Er, can be defined as the ratio between the volume of metal loss and the mass of sand hitting the target material. Numerous factors affect the erosion rate of a producing string, including production rate, GOR, sand count, and each string's maximum liquid and gas velocity. Table 5 summarizes each sting's sand erosion simulation results from the well to the production header. The Er (mm/year) resulting from sand production is estimated based on the earlier model outcomes. Based on the PED's latest well-test data, the table shows each string's production rate, GOR, sand count, and maximum liquid and gas velocity. The last column is the simulation result showing the erosion rate of each string. Ideally, zero sand production is desirable. However, some sand production in reservoirs with unconsolidated sand is inevitable. Hence, the maximum allowable sand production is defined to maintain the optimum production rates without damaging the production string. The results indicate that only three wells are producing at an erosion rate higher than the maximum allowable sand rate of 0.3 mm/year, namely J-1, J-2, and L-2, with an erosion rate of 1.4 mm/year, 1.02 mm/year and 0.52 mm/year, respectively. Of all the factors listed in Table 5, it can be observed that the highest erosions occurred in areas with the highest gas velocities. The sand erosion in well J-4 is still within the safe range despite high GORs and production rates. The same can be observed for maximum liquid velocity; Well K-2 has relatively high liquid velocities of 6.2 m/s, an elevated sand count, and a low erosion rate of 0.03 mm/year. Hence, Max gas velocity seems to be the most influential parameter on sand erosion rate of all the factors listed. Therefore, care should be taken to maintain production in those strings within the safe range of production to avoid excess workover and treatment costs.

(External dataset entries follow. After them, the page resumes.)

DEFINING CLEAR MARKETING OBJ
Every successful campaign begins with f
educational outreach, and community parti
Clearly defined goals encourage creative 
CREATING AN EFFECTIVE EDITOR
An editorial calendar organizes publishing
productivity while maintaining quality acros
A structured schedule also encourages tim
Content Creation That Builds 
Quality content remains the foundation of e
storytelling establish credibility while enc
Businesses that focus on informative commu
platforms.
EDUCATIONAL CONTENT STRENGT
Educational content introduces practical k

Table 5 Erosion risk assessment in Reservoir Y

3.2 Erosion hotspots

To identify the exact location where erosion impact is most dire, a comprehensive erosion hotspot analysis was conducted on wells J-1, J-2, and L-2, in which the sand erosion was above the permissible range. Figure 6a-c shows the flowline configuration model from the well to the production header for the abovementioned wells. Modelling results indicate that the erosion in each well occurs along the production tubing and the flowline between the choke and production header. The erosion along the production tubing was well below the acceptable range (< 0.3 mm/ year) and hence is not considered as critical as that in flowlines between the choke and production header, which range from 0.44 to 1.4 mm/year. Therefore, the critical erosion hotspot in this modelling can generally be identified in two places: near the choke and at the end of the flow line.

Fig. 6
figure 6

Erosion hotspots in J-1 a, J-1 b, and L-2c

Erosion in choke is usually caused by impingement of particles, high velocity of droplets, bubbles, and even liquids on solid surfaces. Reducing fluid rates is recommended to reduce erosion in the choke. If wells must be brought online without a choke, outer wing valves of suitable ratings are recommended. Micron-sized fines and high-velocity gas flow can cause erosion in a positive bean choke. The velocity profile and pressure drop across a choke with a significant pressure drop lead to a high erosion opportunity. One solution is the stepwise pressure drop in series and maintaining slight backpressure (Paggiaro, Friedemann et al. 2013). In addition to chokes, tees are often considered the highest erosion area in production strings. As the direction of the flow changes in the tees, the particle will hit the tees wall instead of following the fluid flow. The latter increases the probability of erosion. In the case of the tees, the parameters that contribute the most are the dimensions of the tees and the production rates.

3.3 Deposition hotspots

A minimum velocity for fluid is required to hinder the deposition of solid particles in horizontal pipelines. The deposition of solid particles can form accumulations at the bottom of the line. Solid deposits can result in partial or complete line blockage, accelerating the pipes' corrosion and trapping the pigs (Salama 2000). Hence, this section investigates the deposition hot spots in the production network, from the production header to the separator. Table 6 summarizes the input (production rate, GOR, water cut, PSD, sand particle size) and output (deposition/transportation of produced sand) data from the header to the joint production line for each platform. The last column is the simulation result showing whether the produced sand is transported or deposited in the line. The result indicates that all the produced sand particles, regardless of their particle size, were deposited at the bottom of the pipeline rather than transported to other sections of the production network. Figure 7 (a-c) shows the comprehensive well and flowline configuration model from the production header to the production joint line of Platforms J, K, and L, which were affected by the deposition of sand.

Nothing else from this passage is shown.